▸ **PROBLEM TO WORK ON**: Begin with the line containing "d’entrainements qui importe" and copy each line exactly through the last line of the entries, inclusive.

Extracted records

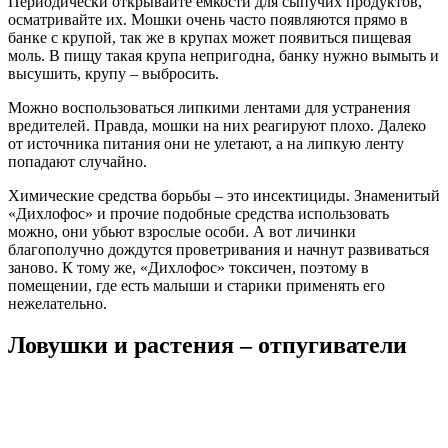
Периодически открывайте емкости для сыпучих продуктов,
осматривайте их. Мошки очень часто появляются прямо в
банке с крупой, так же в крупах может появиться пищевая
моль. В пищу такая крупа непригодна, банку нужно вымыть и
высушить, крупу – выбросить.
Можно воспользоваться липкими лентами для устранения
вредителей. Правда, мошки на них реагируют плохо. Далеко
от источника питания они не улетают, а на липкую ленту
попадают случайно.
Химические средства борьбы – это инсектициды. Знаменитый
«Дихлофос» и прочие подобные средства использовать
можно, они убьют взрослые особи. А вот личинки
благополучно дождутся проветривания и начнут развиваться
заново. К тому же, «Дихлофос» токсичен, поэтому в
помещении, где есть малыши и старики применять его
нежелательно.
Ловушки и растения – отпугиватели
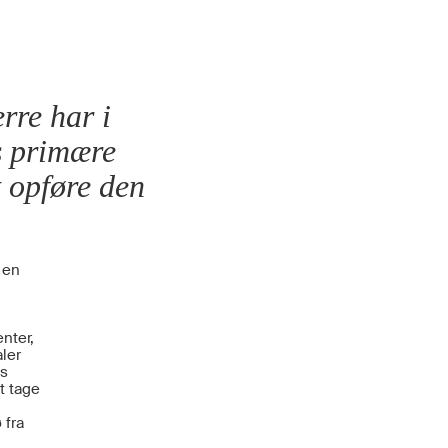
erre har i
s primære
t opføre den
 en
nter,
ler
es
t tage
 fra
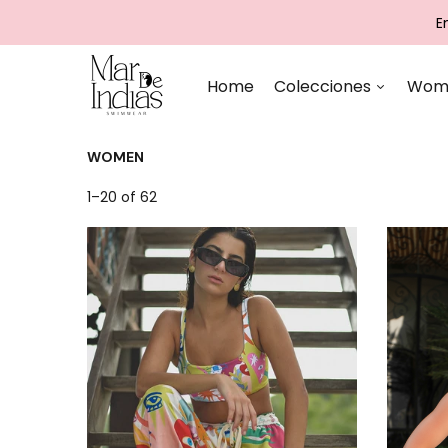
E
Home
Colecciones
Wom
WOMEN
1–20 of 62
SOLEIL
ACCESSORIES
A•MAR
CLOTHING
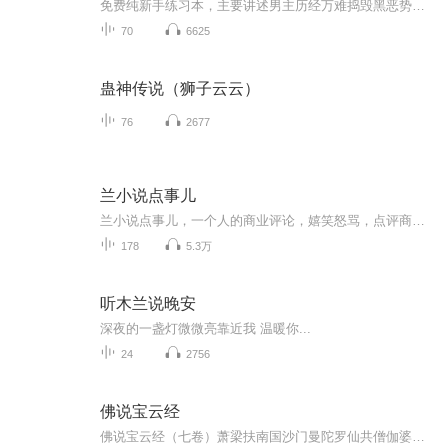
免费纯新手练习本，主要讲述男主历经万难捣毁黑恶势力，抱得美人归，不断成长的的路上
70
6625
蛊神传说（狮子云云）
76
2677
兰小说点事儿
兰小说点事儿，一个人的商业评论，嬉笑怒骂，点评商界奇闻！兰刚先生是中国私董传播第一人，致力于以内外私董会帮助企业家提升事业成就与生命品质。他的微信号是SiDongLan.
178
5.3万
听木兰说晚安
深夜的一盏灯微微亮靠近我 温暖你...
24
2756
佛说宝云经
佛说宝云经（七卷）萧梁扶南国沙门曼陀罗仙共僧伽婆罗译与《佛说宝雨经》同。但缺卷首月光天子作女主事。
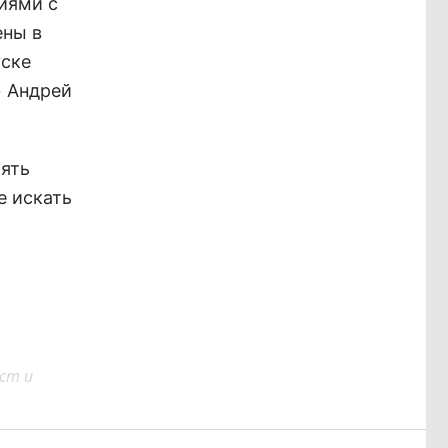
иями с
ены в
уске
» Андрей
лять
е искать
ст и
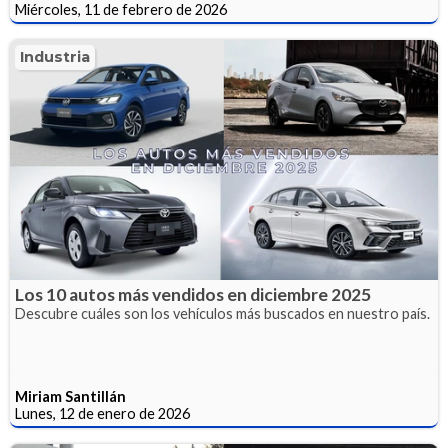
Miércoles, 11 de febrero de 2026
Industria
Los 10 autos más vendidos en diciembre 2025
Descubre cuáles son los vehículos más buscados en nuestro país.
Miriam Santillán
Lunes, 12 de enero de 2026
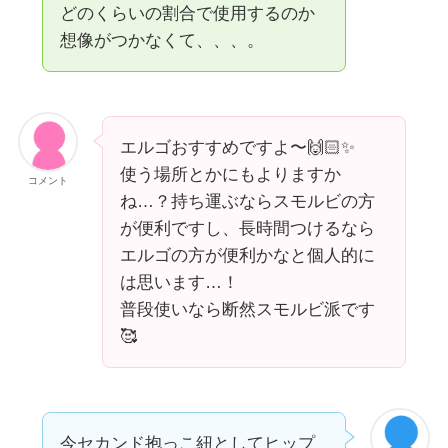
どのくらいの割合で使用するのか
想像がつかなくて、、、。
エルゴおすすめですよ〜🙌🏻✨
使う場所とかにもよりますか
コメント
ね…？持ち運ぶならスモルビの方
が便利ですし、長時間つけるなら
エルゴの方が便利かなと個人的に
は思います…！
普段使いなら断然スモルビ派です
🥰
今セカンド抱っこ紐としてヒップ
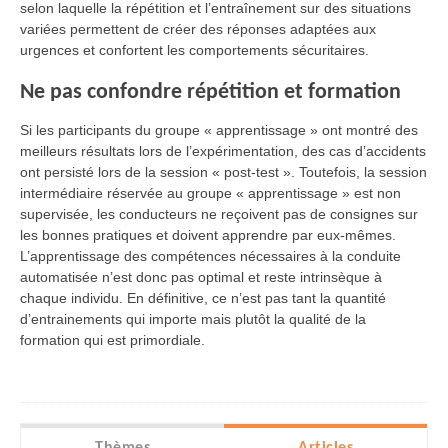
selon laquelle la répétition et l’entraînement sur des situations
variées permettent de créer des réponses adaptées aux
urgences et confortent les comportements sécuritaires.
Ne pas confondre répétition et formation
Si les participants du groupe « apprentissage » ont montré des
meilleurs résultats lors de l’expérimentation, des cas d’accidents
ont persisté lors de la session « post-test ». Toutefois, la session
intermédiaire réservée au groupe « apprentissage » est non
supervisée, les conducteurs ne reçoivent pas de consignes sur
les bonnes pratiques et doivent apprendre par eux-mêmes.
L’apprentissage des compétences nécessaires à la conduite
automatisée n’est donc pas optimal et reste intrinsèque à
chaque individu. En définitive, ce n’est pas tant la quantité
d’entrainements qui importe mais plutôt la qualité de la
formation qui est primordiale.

▸ **SOLUTION TO THE PROBLEM**:
d’entrainements qui importe mais plutôt la qualité de la
formation qui est primordiale.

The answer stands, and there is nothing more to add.